Sabritec Filter Technology

As the connector industry has grown and the products incorporate more technology, so the components have had to increase in complexity. The filter connector is a sterling example of this technology growth.

In the early 1980's the filter connector (still in its infancy) used exclusively tubular type capacitors. These capacitors served the needs of the industry well at that time. However, low yields and an array of quality problems suggested that the tubular capacitor was no longer sufficient for the systems it was designed into. Therefore, in the late 1980's the monolithic planar array was born into existence.

This new technology incorporated the monolithic chip capacitor technology and adapted it to a multi line configuration. This gave both the ability to achieve higher capacitance per line as well as higher withstanding voltages. The 2 technologies are vastly different in their design and capabilities and I will explain those differences in more detail.
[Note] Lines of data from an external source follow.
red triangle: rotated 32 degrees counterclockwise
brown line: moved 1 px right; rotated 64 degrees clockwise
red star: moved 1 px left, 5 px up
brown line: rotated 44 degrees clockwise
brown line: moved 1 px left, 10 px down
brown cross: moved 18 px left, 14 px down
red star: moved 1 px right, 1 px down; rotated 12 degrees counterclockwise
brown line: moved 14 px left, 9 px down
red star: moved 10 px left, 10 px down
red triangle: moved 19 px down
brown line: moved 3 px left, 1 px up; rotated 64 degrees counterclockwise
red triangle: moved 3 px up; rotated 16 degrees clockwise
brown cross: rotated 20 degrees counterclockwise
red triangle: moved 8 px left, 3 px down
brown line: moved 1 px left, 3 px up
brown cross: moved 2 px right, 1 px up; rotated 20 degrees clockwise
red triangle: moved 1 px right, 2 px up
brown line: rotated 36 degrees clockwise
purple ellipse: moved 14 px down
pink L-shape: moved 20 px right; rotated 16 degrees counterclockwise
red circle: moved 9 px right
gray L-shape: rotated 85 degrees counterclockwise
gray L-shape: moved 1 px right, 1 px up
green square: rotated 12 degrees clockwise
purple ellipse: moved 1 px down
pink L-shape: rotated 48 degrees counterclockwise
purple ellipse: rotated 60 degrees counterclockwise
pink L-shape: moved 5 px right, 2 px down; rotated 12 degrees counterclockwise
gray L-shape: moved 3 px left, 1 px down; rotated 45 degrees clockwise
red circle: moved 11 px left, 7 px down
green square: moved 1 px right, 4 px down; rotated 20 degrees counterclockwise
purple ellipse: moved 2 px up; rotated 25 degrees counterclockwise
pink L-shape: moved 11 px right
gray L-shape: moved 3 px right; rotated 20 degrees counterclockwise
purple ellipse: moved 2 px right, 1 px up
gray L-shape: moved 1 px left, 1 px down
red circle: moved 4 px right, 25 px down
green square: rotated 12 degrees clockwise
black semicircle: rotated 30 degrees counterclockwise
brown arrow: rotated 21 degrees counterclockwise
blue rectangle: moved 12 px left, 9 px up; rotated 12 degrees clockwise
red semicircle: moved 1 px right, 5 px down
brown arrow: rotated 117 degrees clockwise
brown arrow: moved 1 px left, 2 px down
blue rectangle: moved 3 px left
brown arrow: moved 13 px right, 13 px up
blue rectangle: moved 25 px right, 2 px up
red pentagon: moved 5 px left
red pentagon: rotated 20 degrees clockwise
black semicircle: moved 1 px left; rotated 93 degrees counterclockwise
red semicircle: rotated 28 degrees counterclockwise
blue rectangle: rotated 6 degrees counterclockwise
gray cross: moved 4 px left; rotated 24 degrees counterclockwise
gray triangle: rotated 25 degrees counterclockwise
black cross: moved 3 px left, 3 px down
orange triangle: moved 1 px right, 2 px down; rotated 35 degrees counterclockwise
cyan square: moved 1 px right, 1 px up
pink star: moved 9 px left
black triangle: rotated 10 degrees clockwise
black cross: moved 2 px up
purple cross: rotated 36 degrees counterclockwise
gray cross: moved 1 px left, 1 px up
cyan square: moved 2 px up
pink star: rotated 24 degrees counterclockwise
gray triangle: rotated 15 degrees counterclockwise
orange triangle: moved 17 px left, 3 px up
The tubular capacitor is, as it suggests, a tube running the length of the contact with electrodes buried inside. The wall thickness of the tube is dictated by the pin to pin spacing of the connector, the metal ground plate used to ground the capacitor, and the size of the ferrite in a Pi section filter. In a 150 line ARINC 600 module, the pin to pin spacing is .100". Therefore the wall thickness of the tube is .050" minus the web dimension of the ground plane minus the wall thickness of the ferrite. Typically it ends up being around .015" thick. This limited thickness has to be designed to withstand the voltage rating of the system, achieve the desired capacitance and be strong enough for system vibration. As most systems are military the dielectric material in the capacitor must be X7R to achieve the highest capacitance with the least change in capacitance over the temperature range. The tube has the electrodes (which when stacked together increase capacitance) running parallel to the contact. This in combination with the pin to pin spacing limits the capacitance to about 7000 pF at 200VDC.

The systems of today typically require much higher capacitance values and/or require higher voltage ratings. The EFA has several requirements that exceed 200VDC and the vibration requirements are the highest in the industry. The .015" tubular capacitor is not designed to handle these high vibration requirements and there is no space to increase either the capacitance or the voltage rating.

The planar array, on the other hand, is much more complex and versatile in its design. The planar uses the same X7R material as the tubular capacitor, however the electrodes run perpendicular to the contact. This allows higher capacitance and higher voltage ratings, as the pin to pin spacing does not affect the design as much. With the electrodes running perpendicular to the contact, we can stack more electrodes thus increasing capacitance and at the same time, thicken the dielectric between electrodes to increase withstanding voltages. For this reason, we can achieve in the same 150 pin ARINC 600 cavity, a capacitance of 30,000 pF per line per planar at 600VDC. This makes for a total capacitance of 60,000 pF in a Pi section filter as there are 2 planar arrays in a Pi filter.

The planar array also has the advantage of strength. As the layers of ceramics are stacked perpendicular to the contact, we can increase the planar thickness to about .100" to withstand high vibration scenarios as in the EFA. This far outweighs the .015" found in the Tubular capacitor.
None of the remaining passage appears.